Smith appeared in Gunsmoke in 1958, season three episode 18 "Buffalo Man", and again in 1961, season six episode 35 “Chester’s Dilemma”. She primarily starred on television during the 1960s and 1970s, including the role of murderer Wanda Buren in the 1965 Perry Mason episode "The Case of the Candy Queen" and the role of Sylvia Bayles in The Twilight Zone episode "Long Distance Call" (season two, episode 22); as Norma Bartlett. Her other roles included, The Fugitive episode "Goodbye my Love" in 1967 and was the focus of the second Hawaii Five-O show of the first season (1968), "Full Fathom Five", playing detective Joyce Weber. She appeared in a 1975 episode of The Streets of San Francisco. She also guest-starred on two episodes of Cannon including the role of Gwen O'Connor in the 1971 episode "Call Unicorn" and the role of Emily Matthews in the 1976 episode "The Reformer.

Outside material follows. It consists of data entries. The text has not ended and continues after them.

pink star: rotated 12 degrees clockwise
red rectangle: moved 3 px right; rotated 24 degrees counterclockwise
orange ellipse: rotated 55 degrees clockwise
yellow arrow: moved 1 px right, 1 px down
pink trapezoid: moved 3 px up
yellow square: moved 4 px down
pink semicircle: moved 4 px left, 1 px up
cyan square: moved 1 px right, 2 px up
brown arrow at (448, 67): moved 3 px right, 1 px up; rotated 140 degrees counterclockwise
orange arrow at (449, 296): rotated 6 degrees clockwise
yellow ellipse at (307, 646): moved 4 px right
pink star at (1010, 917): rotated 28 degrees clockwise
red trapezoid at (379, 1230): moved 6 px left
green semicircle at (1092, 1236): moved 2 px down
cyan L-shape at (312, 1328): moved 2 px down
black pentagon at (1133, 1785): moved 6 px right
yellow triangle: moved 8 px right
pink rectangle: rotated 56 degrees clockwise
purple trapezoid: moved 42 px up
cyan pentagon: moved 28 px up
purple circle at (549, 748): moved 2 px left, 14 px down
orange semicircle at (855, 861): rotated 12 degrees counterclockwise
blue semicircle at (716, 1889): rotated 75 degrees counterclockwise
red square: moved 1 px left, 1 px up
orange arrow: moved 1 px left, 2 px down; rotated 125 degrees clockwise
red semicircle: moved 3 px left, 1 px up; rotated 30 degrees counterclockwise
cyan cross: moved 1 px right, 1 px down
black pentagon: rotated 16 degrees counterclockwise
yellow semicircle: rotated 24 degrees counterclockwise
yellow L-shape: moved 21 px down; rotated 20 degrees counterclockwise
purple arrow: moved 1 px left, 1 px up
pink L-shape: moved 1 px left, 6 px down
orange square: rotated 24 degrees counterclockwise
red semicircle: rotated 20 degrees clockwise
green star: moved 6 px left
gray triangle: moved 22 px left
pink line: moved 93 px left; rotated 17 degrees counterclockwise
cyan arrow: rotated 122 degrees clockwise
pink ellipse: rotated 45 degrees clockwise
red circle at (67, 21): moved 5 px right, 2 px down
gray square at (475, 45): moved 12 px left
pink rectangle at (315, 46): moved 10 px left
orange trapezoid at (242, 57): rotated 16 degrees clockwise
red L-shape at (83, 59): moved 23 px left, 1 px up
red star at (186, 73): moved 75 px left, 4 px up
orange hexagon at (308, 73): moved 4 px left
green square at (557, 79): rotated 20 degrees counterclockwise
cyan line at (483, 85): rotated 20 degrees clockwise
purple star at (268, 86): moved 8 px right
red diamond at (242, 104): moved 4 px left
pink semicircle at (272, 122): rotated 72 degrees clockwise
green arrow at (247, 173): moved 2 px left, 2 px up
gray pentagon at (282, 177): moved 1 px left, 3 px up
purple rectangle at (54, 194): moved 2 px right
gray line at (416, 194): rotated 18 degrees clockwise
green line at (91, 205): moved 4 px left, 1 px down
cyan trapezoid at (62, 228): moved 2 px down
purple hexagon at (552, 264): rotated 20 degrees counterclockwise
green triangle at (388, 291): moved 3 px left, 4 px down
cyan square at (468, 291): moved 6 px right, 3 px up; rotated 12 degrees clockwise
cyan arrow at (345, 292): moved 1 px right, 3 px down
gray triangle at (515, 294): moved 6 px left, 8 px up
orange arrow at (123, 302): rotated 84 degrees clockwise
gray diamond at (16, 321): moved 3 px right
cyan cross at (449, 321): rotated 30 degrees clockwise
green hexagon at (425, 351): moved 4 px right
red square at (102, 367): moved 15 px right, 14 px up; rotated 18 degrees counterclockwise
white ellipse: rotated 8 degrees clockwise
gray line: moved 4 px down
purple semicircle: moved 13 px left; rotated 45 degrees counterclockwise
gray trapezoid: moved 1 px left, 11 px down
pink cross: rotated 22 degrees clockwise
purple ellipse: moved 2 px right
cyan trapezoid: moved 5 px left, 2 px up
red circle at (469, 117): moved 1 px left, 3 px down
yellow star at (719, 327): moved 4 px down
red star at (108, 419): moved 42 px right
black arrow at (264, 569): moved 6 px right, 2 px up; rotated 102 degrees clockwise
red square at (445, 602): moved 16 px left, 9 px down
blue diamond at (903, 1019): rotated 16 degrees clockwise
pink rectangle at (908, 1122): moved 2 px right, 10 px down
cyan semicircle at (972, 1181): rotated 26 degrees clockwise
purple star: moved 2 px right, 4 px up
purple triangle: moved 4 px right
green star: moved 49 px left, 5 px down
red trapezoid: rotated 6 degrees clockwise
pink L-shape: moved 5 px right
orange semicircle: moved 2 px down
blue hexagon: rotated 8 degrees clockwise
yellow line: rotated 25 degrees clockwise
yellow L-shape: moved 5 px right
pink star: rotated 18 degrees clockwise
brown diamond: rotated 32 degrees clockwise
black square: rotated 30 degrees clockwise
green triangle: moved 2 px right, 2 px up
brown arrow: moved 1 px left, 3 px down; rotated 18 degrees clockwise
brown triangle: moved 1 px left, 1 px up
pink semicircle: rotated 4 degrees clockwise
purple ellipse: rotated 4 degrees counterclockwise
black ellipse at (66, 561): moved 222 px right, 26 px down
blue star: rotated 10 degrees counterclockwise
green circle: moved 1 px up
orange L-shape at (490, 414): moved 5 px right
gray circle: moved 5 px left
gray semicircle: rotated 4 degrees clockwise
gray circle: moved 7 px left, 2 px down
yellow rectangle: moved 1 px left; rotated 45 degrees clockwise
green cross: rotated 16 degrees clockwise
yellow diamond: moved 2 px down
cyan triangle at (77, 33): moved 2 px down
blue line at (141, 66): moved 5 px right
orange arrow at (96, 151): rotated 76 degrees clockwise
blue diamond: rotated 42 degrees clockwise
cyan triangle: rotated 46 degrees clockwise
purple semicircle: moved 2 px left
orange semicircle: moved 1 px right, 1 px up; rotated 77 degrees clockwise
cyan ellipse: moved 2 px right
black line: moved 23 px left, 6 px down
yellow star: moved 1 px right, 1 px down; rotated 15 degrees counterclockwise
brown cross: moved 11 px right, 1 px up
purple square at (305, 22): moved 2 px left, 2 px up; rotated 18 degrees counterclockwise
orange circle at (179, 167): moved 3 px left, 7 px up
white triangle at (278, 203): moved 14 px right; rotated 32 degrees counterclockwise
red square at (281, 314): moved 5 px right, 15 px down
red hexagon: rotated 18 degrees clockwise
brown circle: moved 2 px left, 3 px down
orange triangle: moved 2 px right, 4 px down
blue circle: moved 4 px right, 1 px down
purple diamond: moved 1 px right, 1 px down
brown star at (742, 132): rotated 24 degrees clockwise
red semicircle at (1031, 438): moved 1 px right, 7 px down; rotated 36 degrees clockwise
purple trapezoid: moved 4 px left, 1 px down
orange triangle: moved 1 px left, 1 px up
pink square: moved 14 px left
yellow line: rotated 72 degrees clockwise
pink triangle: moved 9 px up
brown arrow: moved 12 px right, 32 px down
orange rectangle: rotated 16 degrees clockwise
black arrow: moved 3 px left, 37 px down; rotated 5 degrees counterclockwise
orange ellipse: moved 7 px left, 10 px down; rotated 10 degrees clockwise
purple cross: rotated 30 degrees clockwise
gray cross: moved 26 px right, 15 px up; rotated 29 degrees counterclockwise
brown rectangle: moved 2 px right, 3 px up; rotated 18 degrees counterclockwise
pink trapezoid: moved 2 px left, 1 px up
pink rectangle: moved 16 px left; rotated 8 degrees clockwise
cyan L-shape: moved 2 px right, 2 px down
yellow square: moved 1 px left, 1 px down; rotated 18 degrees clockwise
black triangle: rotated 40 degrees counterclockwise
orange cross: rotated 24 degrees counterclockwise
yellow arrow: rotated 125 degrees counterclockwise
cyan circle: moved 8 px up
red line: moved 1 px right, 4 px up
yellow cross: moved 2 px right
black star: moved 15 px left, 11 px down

Smith was a regular on the 1969-70 short-lived television sitcom The Debbie Reynolds Show playing Reynolds' sister Charlotte. Patricia Smith had an earlier role in the second season of Barnaby Jones, episode titled, "Blind Terror". She had a recurring role on The Bob Newhart Show during its initial season (1972–1973), played Jack Lemmon's wife in the 1973 feature film Save the Tiger, and appeared in the episode "You're Not Alone" from the 1977 anthology series Quinn Martin's Tales of the Unexpected (known in the United Kingdom as Twist in the Tale). She also appeared on the TV series Highway to Heaven in the season-one episode "A Child of God".

Smith continued to appear in supporting roles on television and in films through the late 1990s. She played the role of an old looking Doctor Sara Kingsley - a young doctor in her mid 30s turning old due to being afflicted by accelerated aging, deteriorating fast in the course of the story- in the Star Trek: The Next Generation episode "Unnatural Selection". Her final acting role was in the 1997 film Mad City.

Personal life
Smith was married to John Lasell,

Partial filmography

 The Bachelor Party (1957) - Helen Samson
 The Spirit of St. Louis (1957) - Mirror Girl
 Barney (1965, TV Movie) - Patricia
 Where's Everett (1966, TV Movie) - Sylvia Baker
 Paint Your Wagon (1969) - Dance Hall Girl (uncredited)
 The Girl Who Knew Too Much (1969) - Tricia Grinaldi
 Helen Keller and Her Teacher (1970) - Mrs. Keller
 Save the Tiger (1973) - Janet Stoner
 Ace Eli and Rodger of the Skies (1973) - Mrs. Wilma Walford
 I Love You... Good-bye (1974) - Gwen
 A Case of Rape (1974, TV Movie) - Marge Bracken
 Tell Me Where It Hurts (1974, TV Movie) - Naomi
 Planet Earth (1974, TV Movie) - Skylar (uncredited)
 Returning Home (1975, TV Movie) - Mrs. Cameron
 Roots: The Next Generations (1979, TV Mini-Series) - Mrs. Randall
 Diary of a Teenage Hitchhiker (1979, TV Movie) - Marion Burke
 The Scarlett O'Hara War (1980, TV Movie) - Louise Knight
 Who Will Love My Children? (1983, TV Movie) - Cleta Thomas
 Making of a Male Model (1983, TV Movie) - Mrs. Rockwell
 Into Thin Air (1985, TV Movie) - Olga Conway
 Who Is Julia? (1986, TV Movie) - Marlene
 Mimi Me (1991, TV Movie)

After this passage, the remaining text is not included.